§ AIM OF THE EXERCISE
Your answer must be the lines from the one containing "This screenshot has width=883, height=2576." through the last line of the records below, copied exactly, with the pictures left out.

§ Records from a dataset
▽

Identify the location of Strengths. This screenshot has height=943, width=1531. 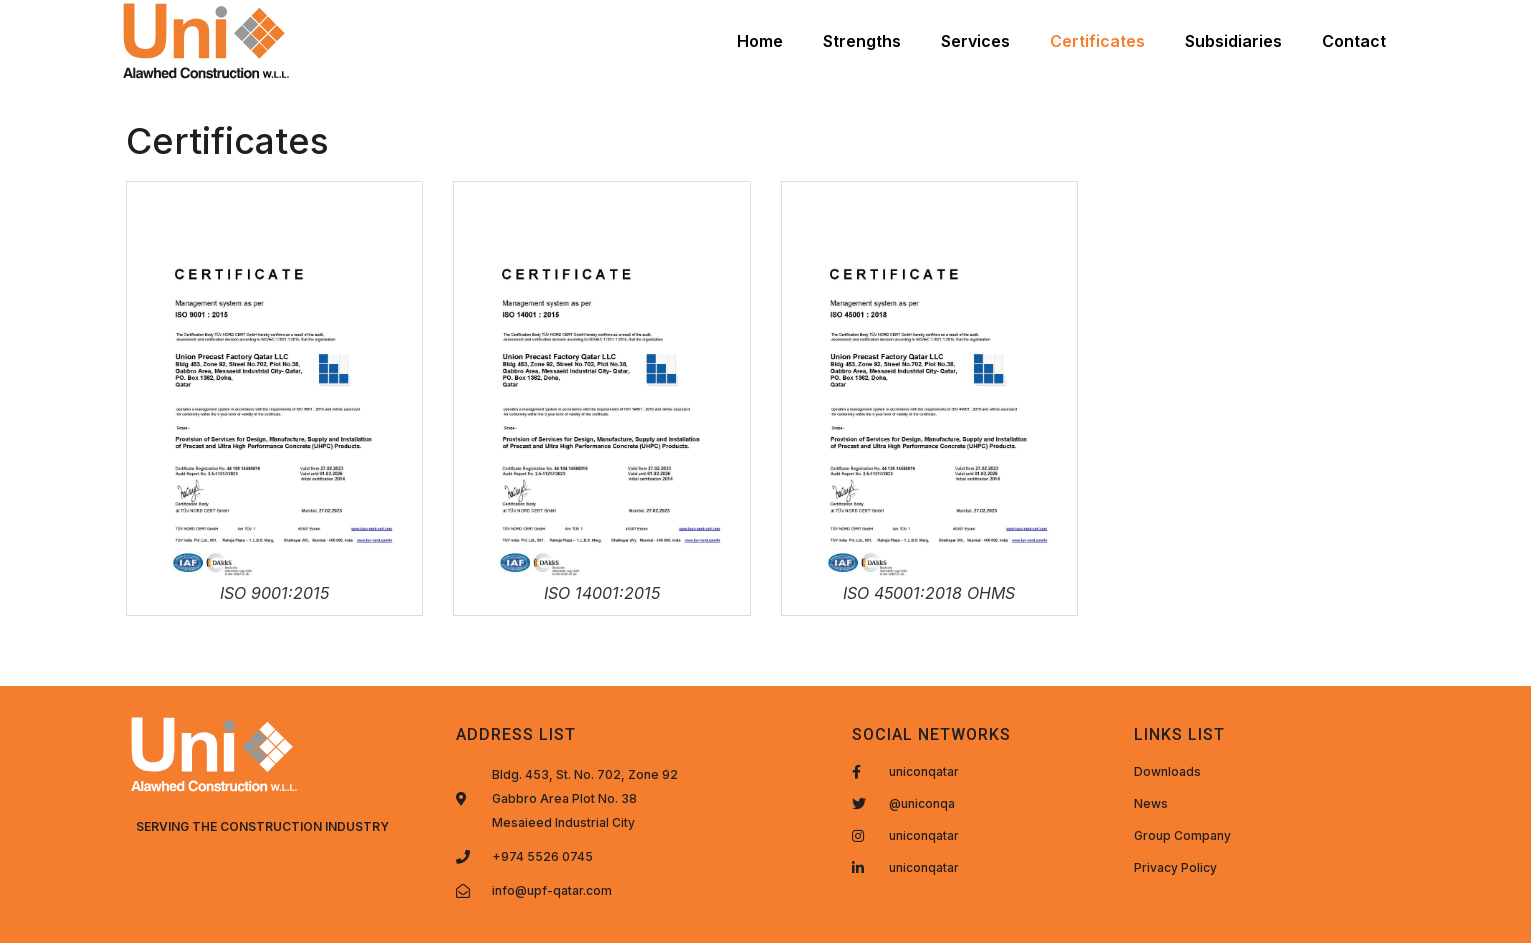
(862, 41).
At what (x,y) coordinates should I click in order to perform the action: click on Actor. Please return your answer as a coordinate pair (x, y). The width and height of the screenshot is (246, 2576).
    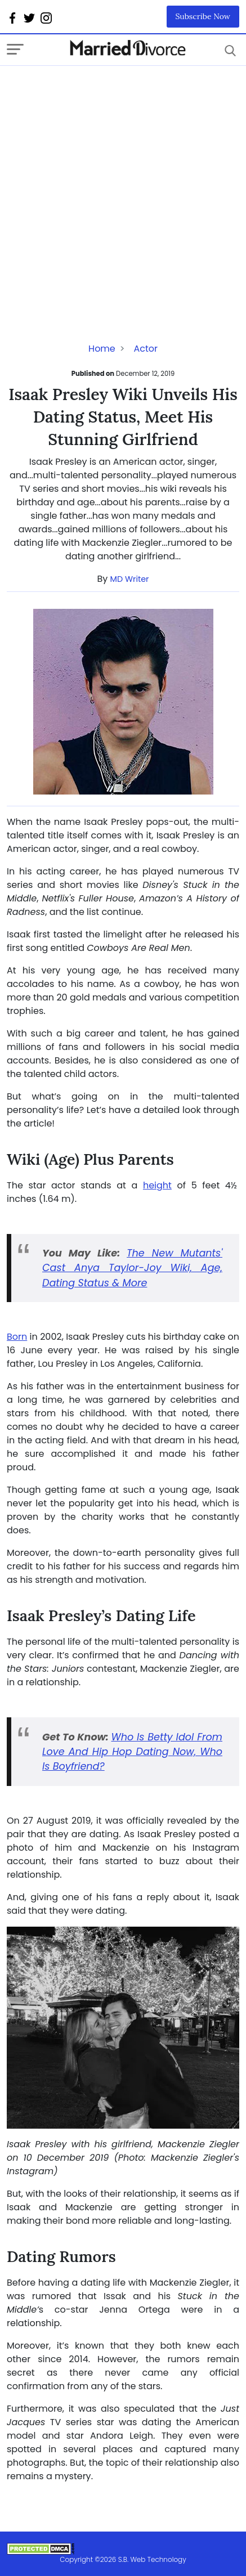
    Looking at the image, I should click on (145, 348).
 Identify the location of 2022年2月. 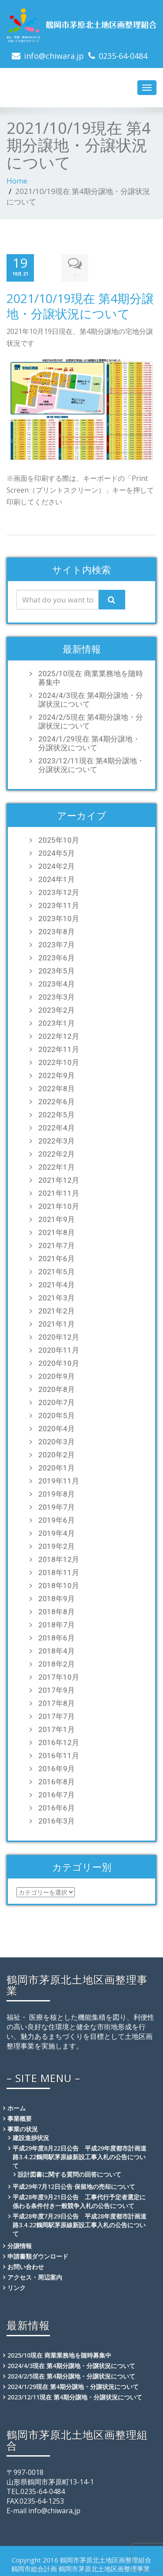
(56, 1152).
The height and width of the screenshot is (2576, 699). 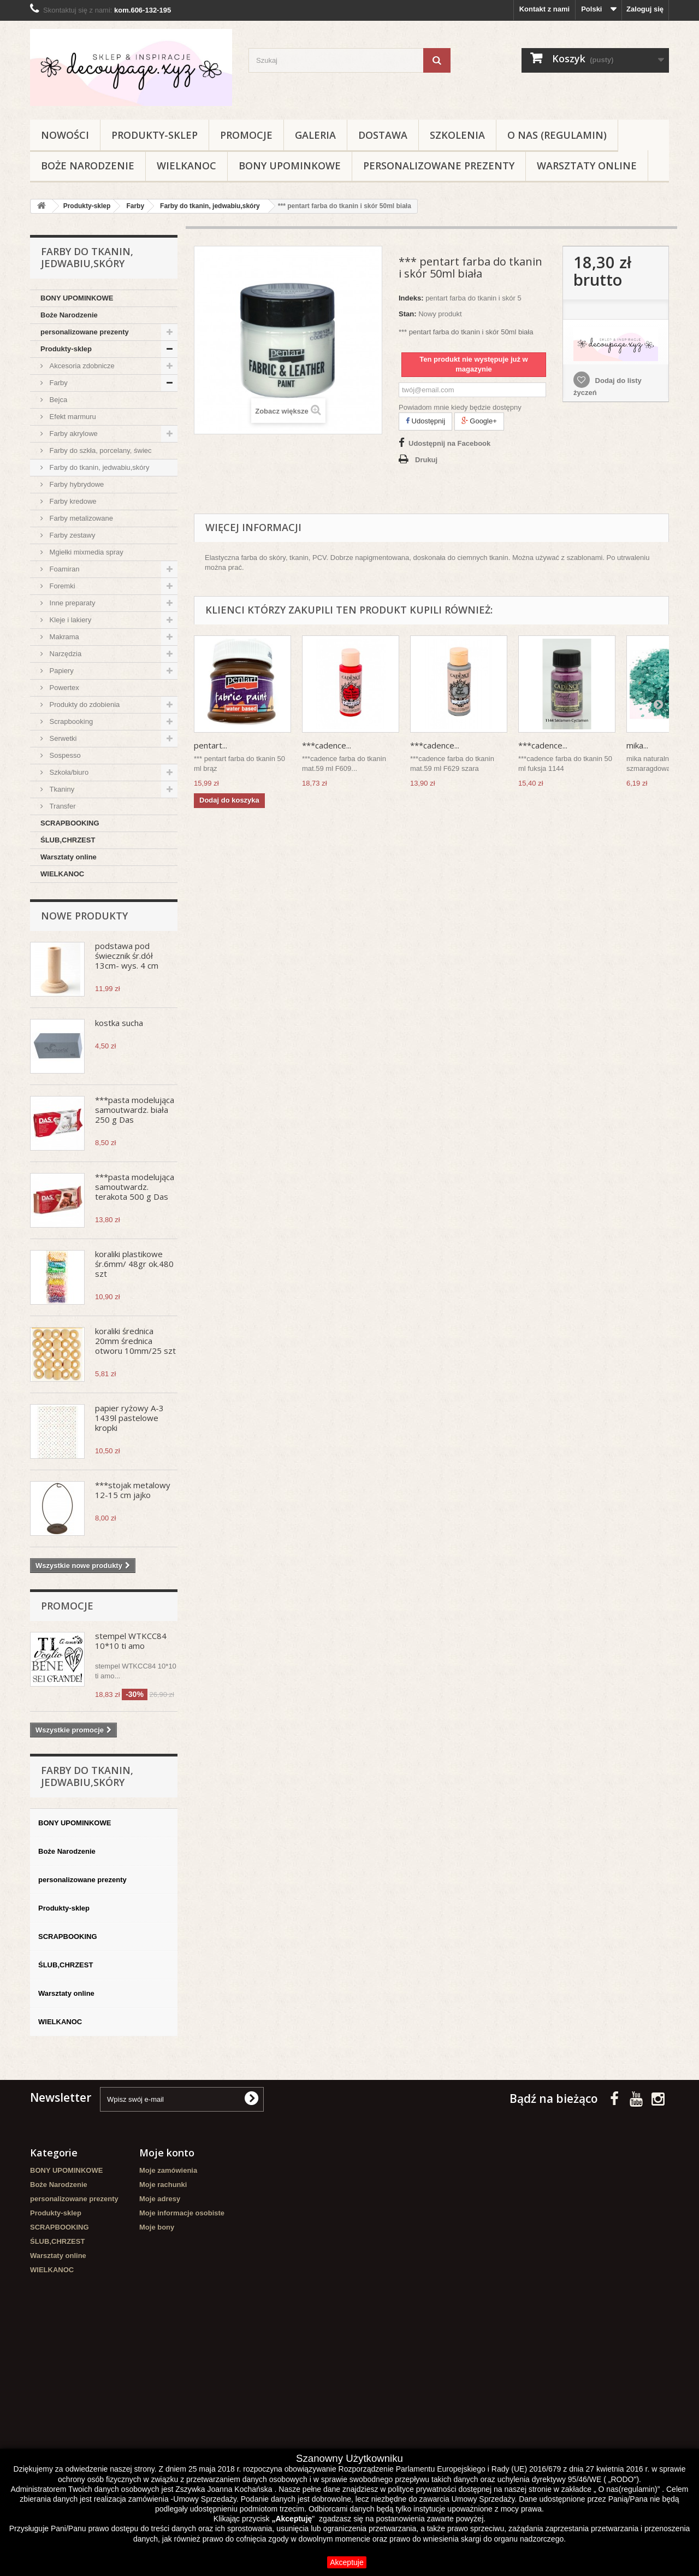 What do you see at coordinates (411, 298) in the screenshot?
I see `Indeks:` at bounding box center [411, 298].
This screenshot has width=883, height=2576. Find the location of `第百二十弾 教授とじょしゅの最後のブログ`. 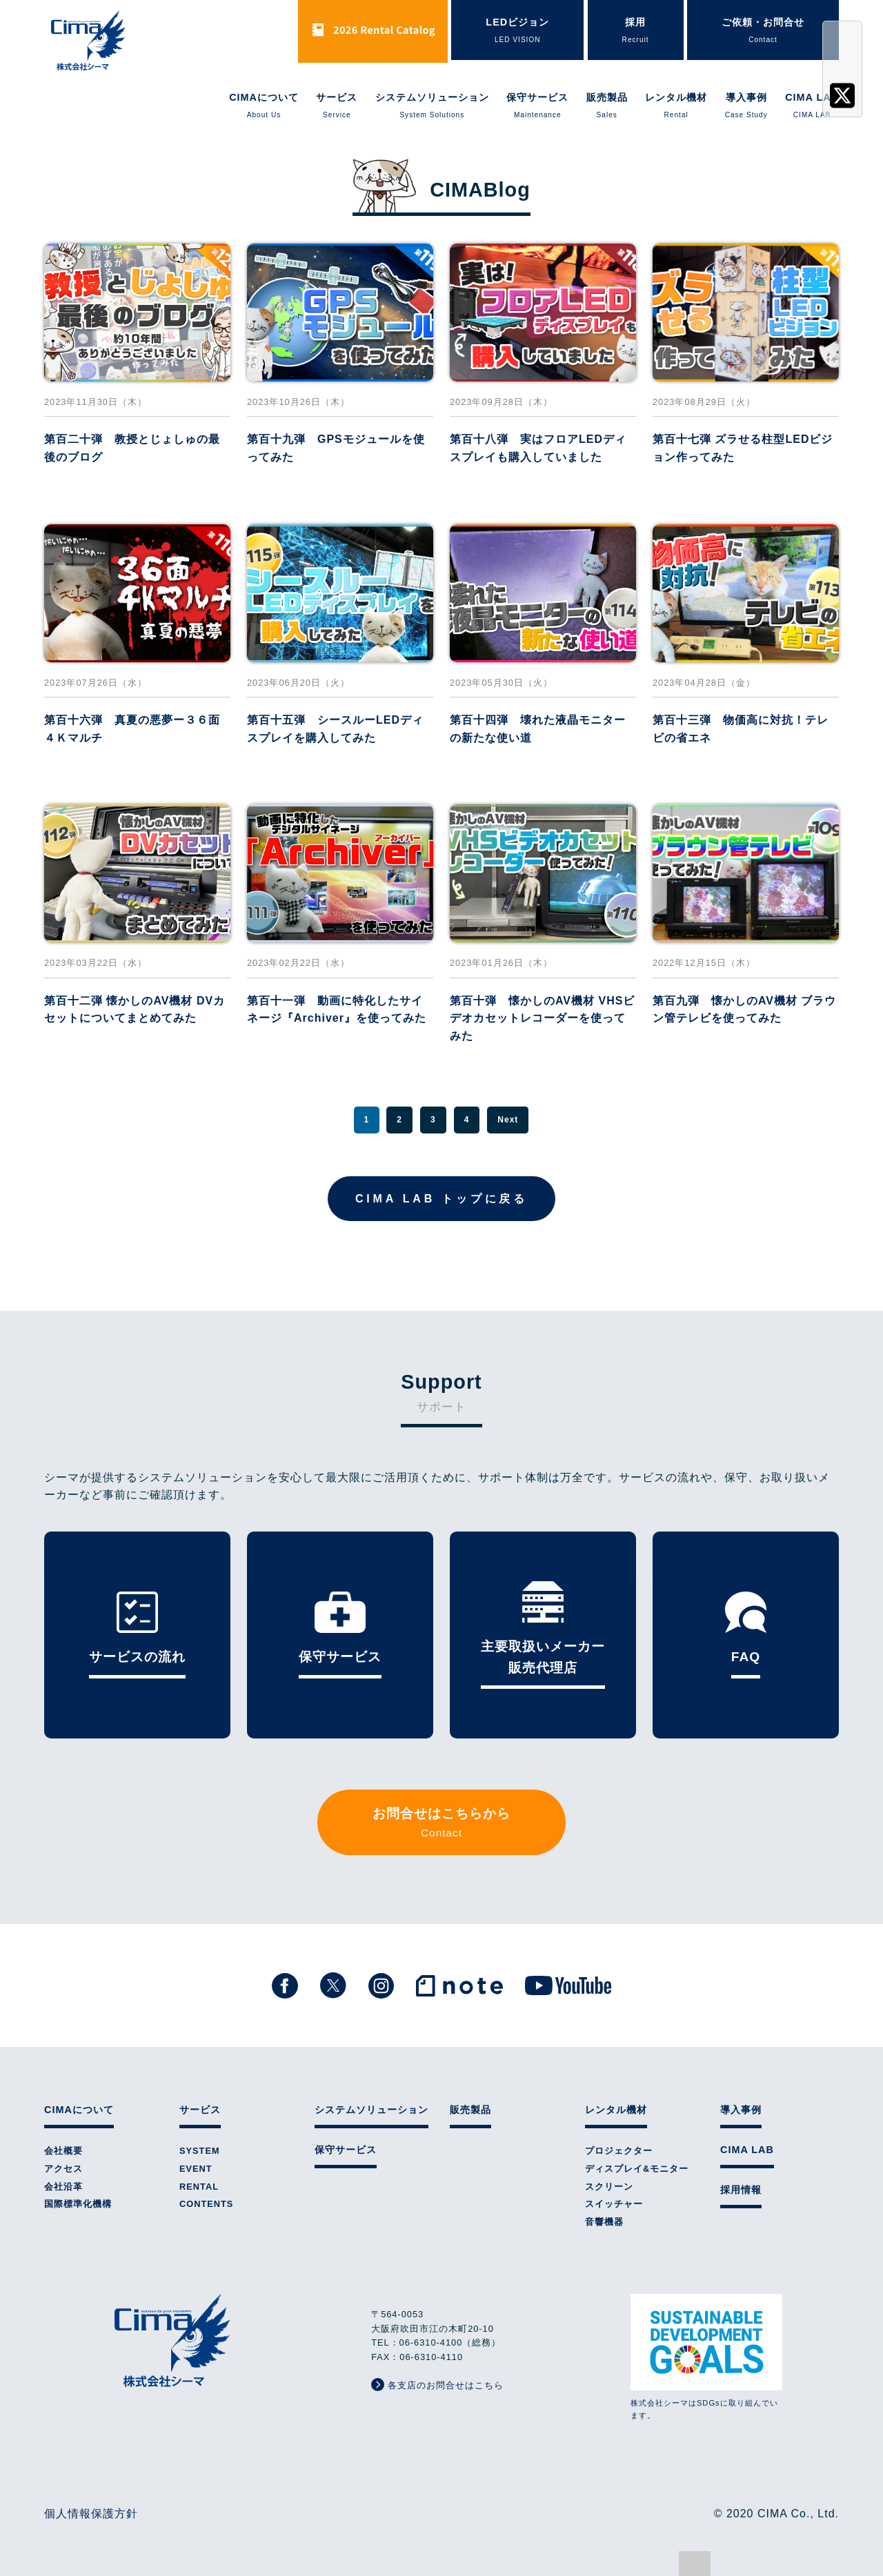

第百二十弾 教授とじょしゅの最後のブログ is located at coordinates (132, 448).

△

§ FINISHED EXERCISE
This screenshot has width=883, height=2576. Find the location of `第百二十弾 教授とじょしゅの最後のブログ`. 

第百二十弾 教授とじょしゅの最後のブログ is located at coordinates (132, 448).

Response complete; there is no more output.